In one embodiment the logic cell can be selectively configured to provide the value of the carry-in input at the carry-out output while also providing any function of the K inputs at the primary output.
In one embodiment, the logic cell can be selectively configured to provide the value of the carry-in input at the sum output while also providing any function of the K inputs at the primary output.
In one embodiment, the logic cell can be selectively configured to provide one bit of an adder with the sum appearing at the sum output and a carry appearing at the carry-out output.

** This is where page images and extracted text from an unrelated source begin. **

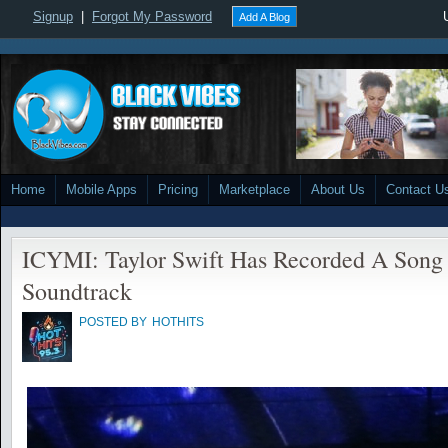
Signup
|
Forgot My Password
Add A Blog
Home
Mobile Apps
Pricing
Marketplace
About Us
Contact U
ICYMI: Taylor Swift Has Recorded A Song 
Soundtrack
POSTED BY
HOTHITS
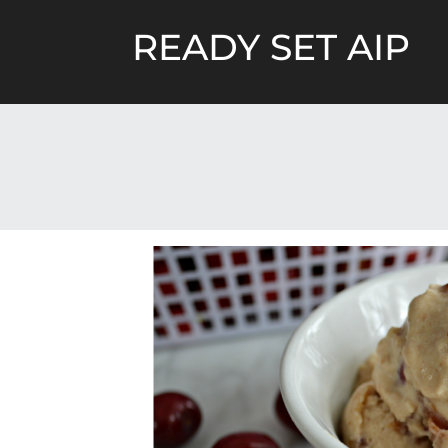
Skip
to
READY SET AIP
content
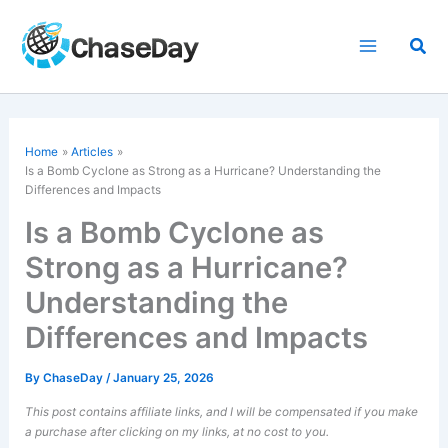
Skip
to
Sea
content
Home
Articles
Is a Bomb Cyclone as Strong as a Hurricane? Understanding the
Differences and Impacts
Is a Bomb Cyclone as
Strong as a Hurricane?
Understanding the
Differences and Impacts
By
ChaseDay
/
January 25, 2026
This post contains affiliate links, and I will be compensated if you make
a purchase after clicking on my links, at no cost to you.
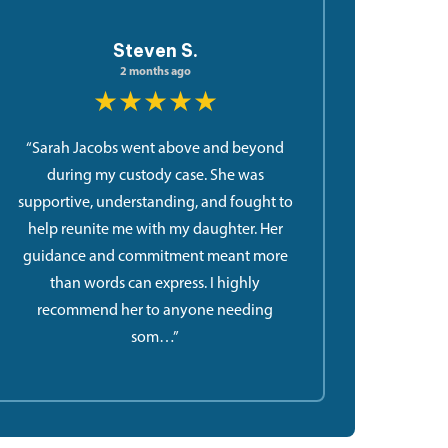
Steven S.
2 months ago
★★★★★
“Sarah Jacobs went above and beyond
during my custody case. She was
supportive, understanding, and fought to
help reunite me with my daughter. Her
guidance and commitment meant more
than words can express. I highly
recommend her to anyone needing
som…”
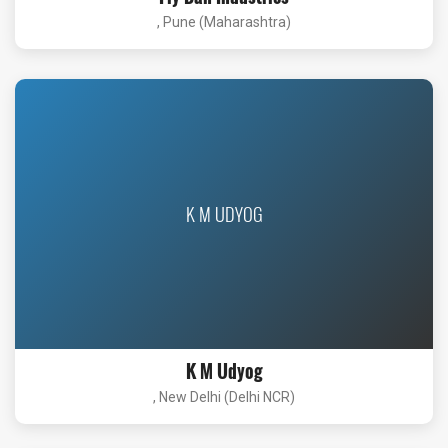
, Pune (Maharashtra)
K M UDYOG
K M Udyog
, New Delhi (Delhi NCR)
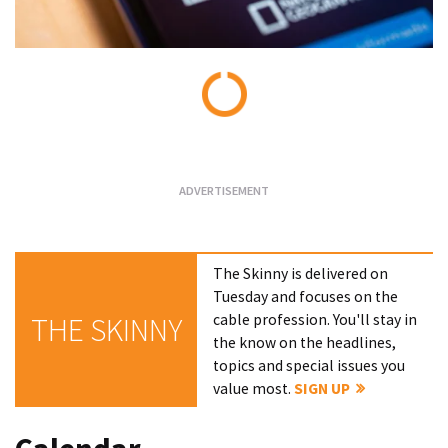
Loading...
The Skinny is delivered on
Tuesday and focuses on the
cable profession. You'll stay in
THE SKINNY
the know on the headlines,
topics and special issues you
value most.
SIGN UP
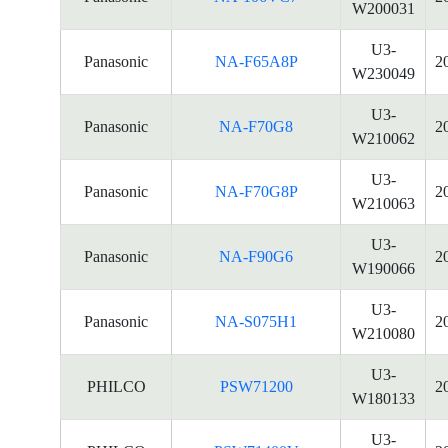
W200031
U3-
Panasonic
NA-F65A8P
2
W230049
U3-
Panasonic
NA-F70G8
2
W210062
U3-
Panasonic
NA-F70G8P
2
W210063
U3-
Panasonic
NA-F90G6
2
W190066
U3-
Panasonic
NA-S075H1
2
W210080
U3-
PHILCO
PSW71200
2
W180133
U3-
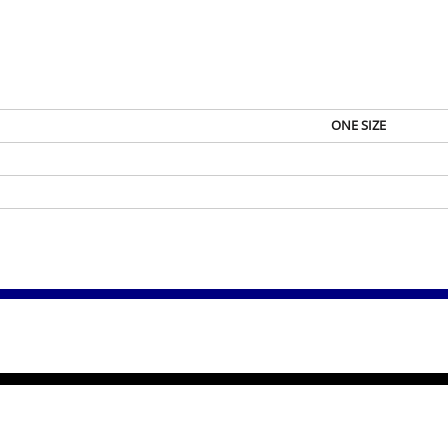
ONE SIZE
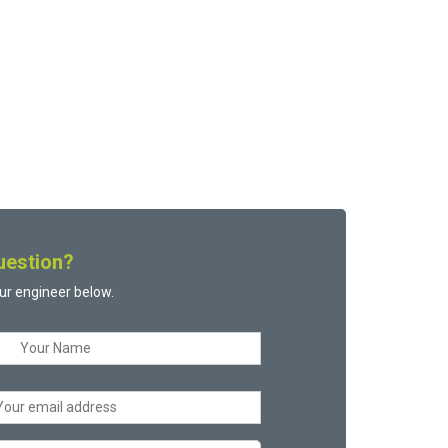
uestion?
ur engineer below.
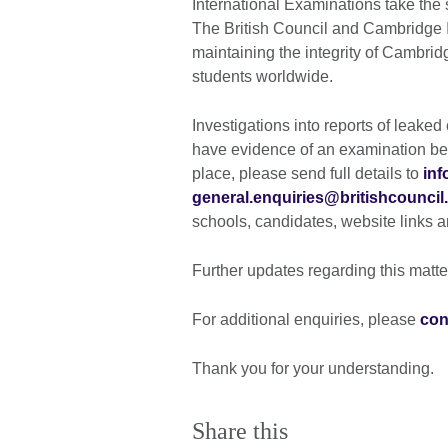
International Examinations take the 
The British Council and Cambridge 
maintaining the integrity of Cambridg
students worldwide.
Investigations into reports of leake
have evidence of an examination be
place, please send full details to
inf
general.enquiries@britishcouncil
schools, candidates, website links an
Further updates regarding this matte
For additional enquiries, please
con
Thank you for your understanding.
Share this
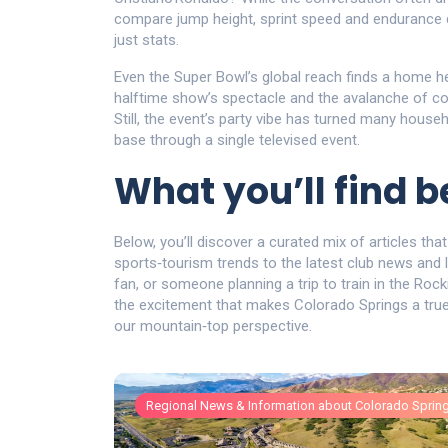
compare jump height, sprint speed and endurance dri
just stats.
Even the Super Bowl’s global reach finds a home he
halftime show’s spectacle and the avalanche of com
Still, the event’s party vibe has turned many househ
base through a single televised event.
What you’ll find 
Below, you’ll discover a curated mix of articles that
sports‑tourism trends to the latest club news and l
fan, or someone planning a trip to train in the Rock
the excitement that makes Colorado Springs a true 
our mountain‑top perspective.
Regional News & Information about Colorado Sprin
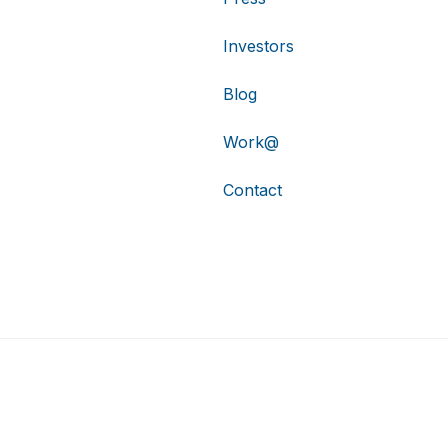
Investors
Blog
Work@
Contact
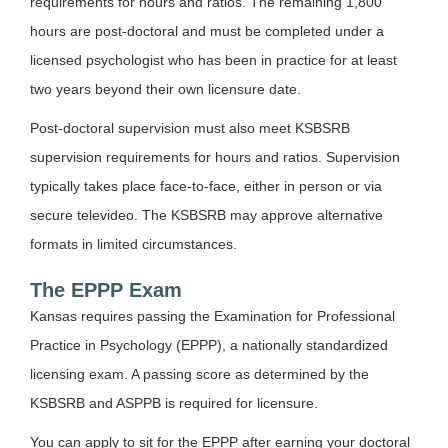
requirements for hours and ratios. The remaining 1,800
hours are post-doctoral and must be completed under a
licensed psychologist who has been in practice for at least
two years beyond their own licensure date.
Post-doctoral supervision must also meet KSBSRB
supervision requirements for hours and ratios. Supervision
typically takes place face-to-face, either in person or via
secure televideo. The KSBSRB may approve alternative
formats in limited circumstances.
The EPPP Exam
Kansas requires passing the Examination for Professional
Practice in Psychology (EPPP), a nationally standardized
licensing exam. A passing score as determined by the
KSBSRB and ASPPB is required for licensure.
You can apply to sit for the EPPP after earning your doctoral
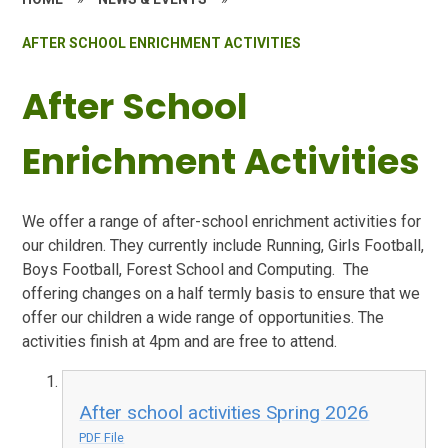
AFTER SCHOOL ENRICHMENT ACTIVITIES
After School
Enrichment Activities
We offer a range of after-school enrichment activities for
our children. They currently include Running, Girls Football,
Boys Football, Forest School and Computing. The
offering changes on a half termly basis to ensure that we
offer our children a wide range of opportunities. The
activities finish at 4pm and are free to attend.
After school activities Spring 2026
PDF File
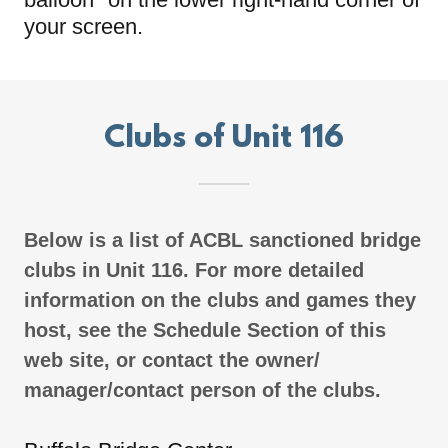
your screen.
Clubs of Unit 116
Below is a list of ACBL sanctioned bridge
clubs in Unit 116. For more detailed
information on the clubs and games they
host, see the Schedule Section of this
web site, or contact the owner/
manager/contact person of the clubs.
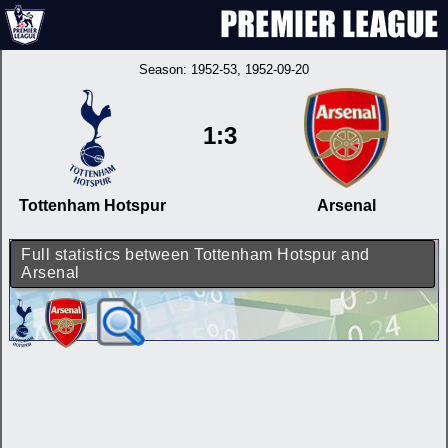
Season:
1952-53
, 1952-09-20
1:3
Tottenham Hotspur
Arsenal
Full statistics between Tottenham Hotspur and
Arsenal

In one embodiment, the logic cell can be selectively configured to implement the final bit of a multi-bit adder with the sum appearing at the sum output and the carry-out output selectively driven to a pre-determined value (e.g., 0 or 1).

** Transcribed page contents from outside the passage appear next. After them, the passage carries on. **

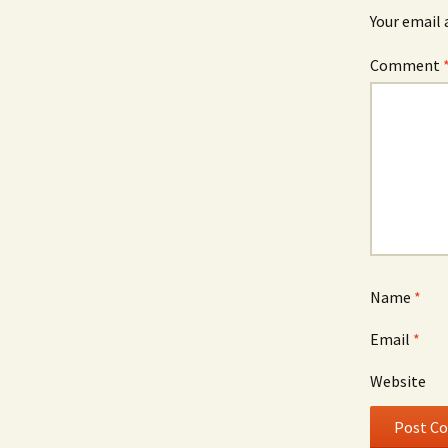
Your email 
Comment
Name
*
Email
*
Website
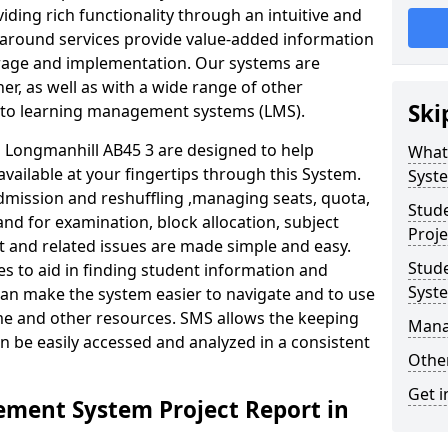
iding rich functionality through an intuitive and
around services provide value-added information
torage and implementation. Our systems are
er, as well as with a wide range of other
Ski
s to learning management systems (LMS).
Longmanhill AB45 3 are designed to help
What
available at your fingertips through this System.
Syst
mission and reshuffling ,managing seats, quota,
Stud
and for examination, block allocation, subject
Proje
t and related issues are made simple and easy.
Stud
es to aid in finding student information and
Syst
can make the system easier to navigate and to use
ime and other resources. SMS allows the keeping
Mana
an be easily accessed and analyzed in a consistent
Other
Get i
ment System Project Report in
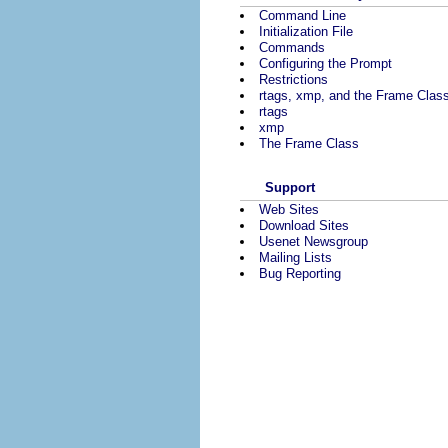
Command Line
Initialization File
Commands
Configuring the Prompt
Restrictions
rtags, xmp, and the Frame Clas
rtags
xmp
The Frame Class
Support
Web Sites
Download Sites
Usenet Newsgroup
Mailing Lists
Bug Reporting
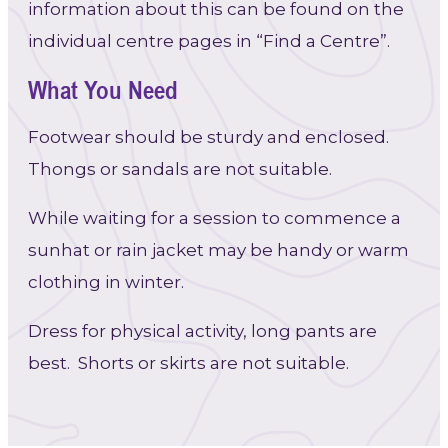
information about this can be found on the
individual centre pages in “Find a Centre”.
What You Need
Footwear should be sturdy and enclosed.
Thongs or sandals are not suitable.
While waiting for a session to commence a
sunhat or rain jacket may be handy or warm
clothing in winter.
Dress for physical activity, long pants are
best. Shorts or skirts are not suitable.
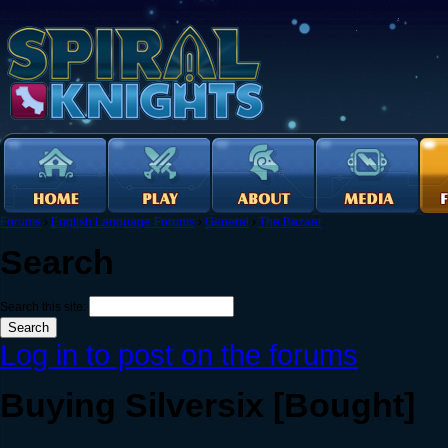
Forums
›
English Language Forums
›
General
›
The Bazaar
Search
Search this site:
Log in to post on the forums
Buying Silversix [Bought]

In various embodiments K≤4 such as K=3 or K=4. In another embodiment, K≥4 such as 4 or 6. K is not limited to these values and may be any non-negative integer value.
A method includes the step of a) providing K-input lookup table (LUT) circuitry comprising: i) a first (K−1)-input LUT and a second (K−1)-input LUT both sharing in common second through Kth inputs to the K-input LUT, each of the first and second (K−1)-input LUTs having an output, and ii) a first multiplexer having a first input coupled to the output of the first (K−1)-input LUT, a second input coupled to the output of the second (K−1)-input LUT, and a select input coupled to a first input of the K-input LUT circuitry, the first multiplexer providing a primary output Y of the logic cell. The method includes the step of b) providing a carry circuit coupled to receive a carry-in input (CI) and to generate a carry-out output (CO) and a sum output (S), wherein the carry-out output is selectively independent of Y, wherein the carry circuit comprises: i) an X multiplexer coupled to provide an output selected from one of a constant logic reference and the primary output; and ii) an exclusive-OR gate providing the sum output, wherein the exclusive-OR gate is coupled to receive the output of the X multiplexer as a first input and the carry-input as a second input. The method includes the step of c) generating the carry-out output selectively independent of Y, and d) propagating the carry-in input to a selected one of the carry-out output and the sum output of the logic cell.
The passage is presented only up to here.